= RECORDED DATA =
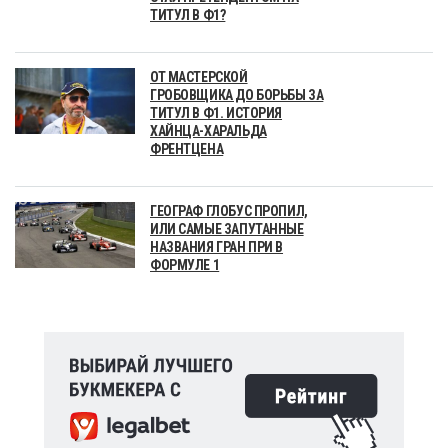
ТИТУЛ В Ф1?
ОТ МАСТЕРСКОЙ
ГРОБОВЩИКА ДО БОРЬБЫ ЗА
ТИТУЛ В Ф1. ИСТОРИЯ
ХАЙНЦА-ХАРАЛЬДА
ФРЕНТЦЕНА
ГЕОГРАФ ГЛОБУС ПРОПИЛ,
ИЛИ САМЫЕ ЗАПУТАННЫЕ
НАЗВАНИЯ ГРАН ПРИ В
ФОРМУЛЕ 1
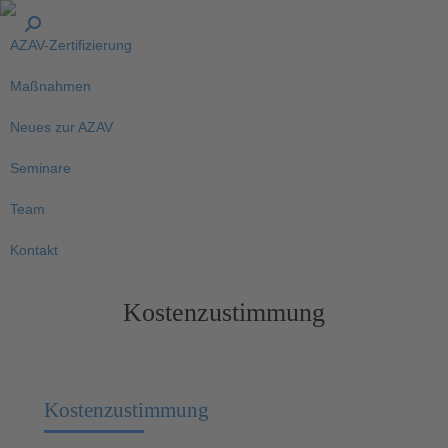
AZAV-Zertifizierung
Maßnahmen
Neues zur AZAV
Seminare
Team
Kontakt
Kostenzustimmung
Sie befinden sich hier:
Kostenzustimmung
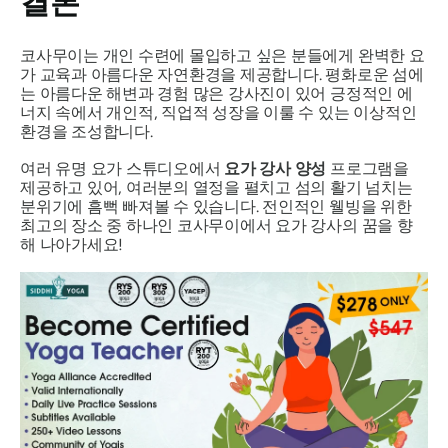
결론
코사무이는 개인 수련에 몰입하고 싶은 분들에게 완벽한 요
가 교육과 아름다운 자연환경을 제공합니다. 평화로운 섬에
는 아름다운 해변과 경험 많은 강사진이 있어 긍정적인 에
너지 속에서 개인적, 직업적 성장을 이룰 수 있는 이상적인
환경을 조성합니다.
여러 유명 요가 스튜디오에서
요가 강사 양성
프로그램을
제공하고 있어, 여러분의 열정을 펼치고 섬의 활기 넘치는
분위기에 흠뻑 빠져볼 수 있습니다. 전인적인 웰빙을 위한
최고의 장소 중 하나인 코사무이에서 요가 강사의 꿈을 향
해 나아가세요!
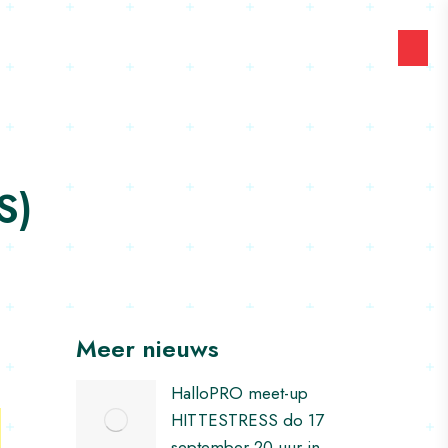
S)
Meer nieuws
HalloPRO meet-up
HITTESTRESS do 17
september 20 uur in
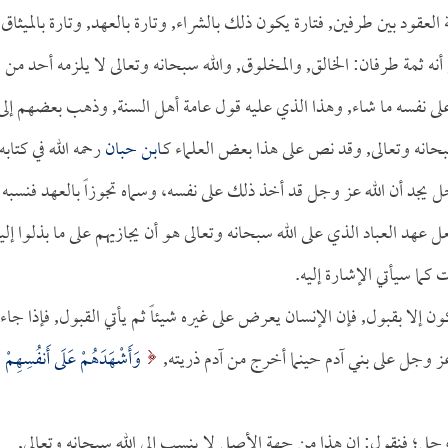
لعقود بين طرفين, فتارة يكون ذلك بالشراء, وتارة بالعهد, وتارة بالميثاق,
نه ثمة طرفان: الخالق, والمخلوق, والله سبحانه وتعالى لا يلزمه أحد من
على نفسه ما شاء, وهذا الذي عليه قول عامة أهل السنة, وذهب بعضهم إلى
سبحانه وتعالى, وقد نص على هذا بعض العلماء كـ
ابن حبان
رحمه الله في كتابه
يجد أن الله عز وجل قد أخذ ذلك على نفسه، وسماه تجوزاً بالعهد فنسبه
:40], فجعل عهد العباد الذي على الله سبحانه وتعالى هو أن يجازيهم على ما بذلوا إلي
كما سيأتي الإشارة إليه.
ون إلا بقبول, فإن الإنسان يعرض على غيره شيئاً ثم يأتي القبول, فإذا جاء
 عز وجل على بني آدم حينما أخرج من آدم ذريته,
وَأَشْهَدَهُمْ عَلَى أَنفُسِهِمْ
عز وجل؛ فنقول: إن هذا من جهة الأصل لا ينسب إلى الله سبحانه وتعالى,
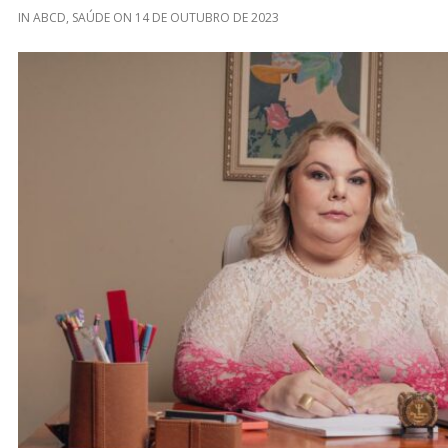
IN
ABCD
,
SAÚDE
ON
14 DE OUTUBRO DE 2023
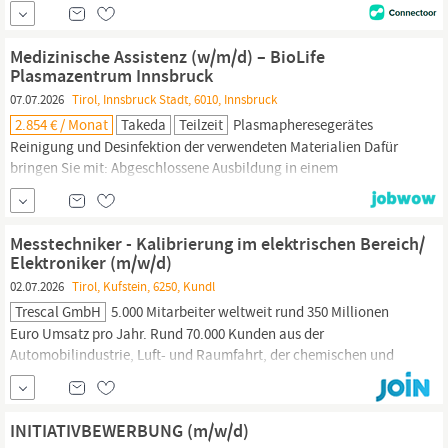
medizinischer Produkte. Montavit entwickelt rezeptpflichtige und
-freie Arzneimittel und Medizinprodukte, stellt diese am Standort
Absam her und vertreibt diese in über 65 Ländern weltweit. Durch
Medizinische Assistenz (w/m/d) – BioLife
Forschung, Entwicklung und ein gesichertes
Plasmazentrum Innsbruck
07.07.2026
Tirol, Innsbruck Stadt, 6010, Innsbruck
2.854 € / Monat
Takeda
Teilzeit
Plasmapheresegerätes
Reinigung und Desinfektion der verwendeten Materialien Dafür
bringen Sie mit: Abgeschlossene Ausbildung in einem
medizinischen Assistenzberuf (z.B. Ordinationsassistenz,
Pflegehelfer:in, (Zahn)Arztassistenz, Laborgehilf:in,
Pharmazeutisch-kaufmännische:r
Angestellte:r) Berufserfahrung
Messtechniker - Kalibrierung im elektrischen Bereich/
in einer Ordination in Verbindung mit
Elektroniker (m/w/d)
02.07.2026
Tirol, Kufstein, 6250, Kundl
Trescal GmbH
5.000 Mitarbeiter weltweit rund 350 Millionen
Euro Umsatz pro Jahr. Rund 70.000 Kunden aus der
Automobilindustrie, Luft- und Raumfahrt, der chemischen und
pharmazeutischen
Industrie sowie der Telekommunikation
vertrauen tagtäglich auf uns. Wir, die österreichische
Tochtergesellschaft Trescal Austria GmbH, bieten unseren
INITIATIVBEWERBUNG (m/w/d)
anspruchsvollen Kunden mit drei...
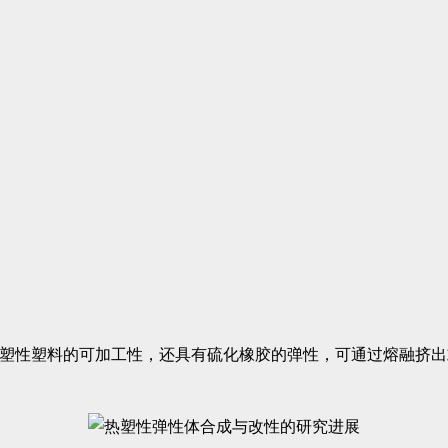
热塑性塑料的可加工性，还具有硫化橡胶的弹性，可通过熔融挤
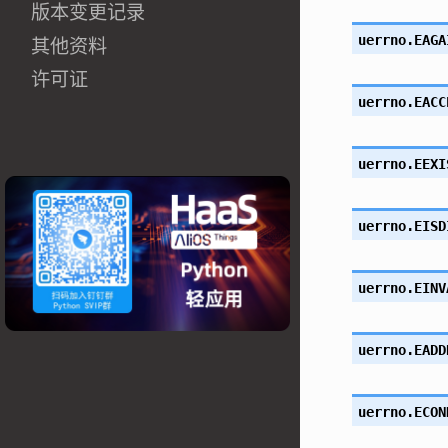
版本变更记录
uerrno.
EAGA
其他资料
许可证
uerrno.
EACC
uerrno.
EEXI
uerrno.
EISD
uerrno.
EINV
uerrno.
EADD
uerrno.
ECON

= YOUR OBJECTIVE =
Show each line of the material that includes the word "Innsbruck".

= OUTPUT OF THE TASK =
Plasmazentrum Innsbruck
Tirol, Innsbruck Stadt, 6010, Innsbruck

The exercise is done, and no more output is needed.